Facebook users are spending 27 percent of their time on their Newsfeeds, and only 10 percent on applications, a new study by ComScore reports. Other activities like viewing photos (17 percent) and other people’s profiles (21 percent) accounted for significant amounts of time as well. With over 160 million members in the United States, these figures reveal interesting trends about roughly half the country’s population.
The implications have a double edge. Facebook certainly knows where and how to target their users for offers and advertisements. However the Newsfeed, or Friend Feed, is a sacred place. To have corporate messages mixed in with friend’s pictures and updates from a favorite baseball team will probably not sit well with the average user.
Also, these findings reinforce some of the skepticism around the massive valuations and investments Facebook has received: Most people simply use the site to check on their friends. That’s it. Though time spent on Facebook accounts for 90 percent of all time spent on social networks, the notion that Facebook games, pages and applications would become a “new” Internet starts to seem unfounded.
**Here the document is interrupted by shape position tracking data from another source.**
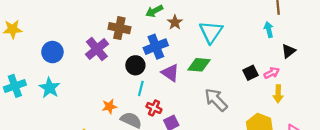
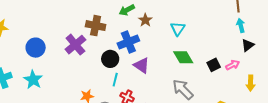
cyan arrow: (269, 30) -> (241, 25), moved
cyan triangle: (211, 32) -> (178, 29), size x0.7
green diamond: (199, 65) -> (183, 57), moved, turned 55
yellow arrow: (278, 94) -> (251, 83), moved

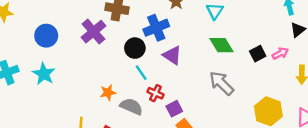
cyan line: (115, 80) -> (141, 73), turned -48

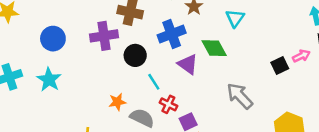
purple cross: (93, 32) -> (104, 36), turned 30
green diamond: (222, 45) -> (214, 48), moved
black circle: (135, 48) -> (135, 55), moved
pink arrow: (280, 53) -> (301, 56), moved

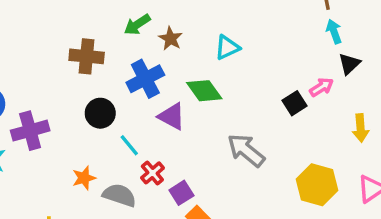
cyan triangle: (235, 18) -> (227, 47), turned 36
purple cross: (104, 36) -> (30, 131), moved
red cross: (168, 104) -> (152, 173), turned 30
Granted, members who play Facebook games are a very dedicated user base. Zynga, the site’s biggest provider of games, disclosed that one percent of its users are responsible for 25 to 50 percent of revenue — calling them “whales,” a la casino lingo.
But that is still a fragile customer base to lean on. If only 10 percent of the general population’s time is spent on games and only one percent of that accounts for significant revenue, it’s probably time to figure out newer ways to monetize your users — even if it means tampering creatively with the Newsfeed.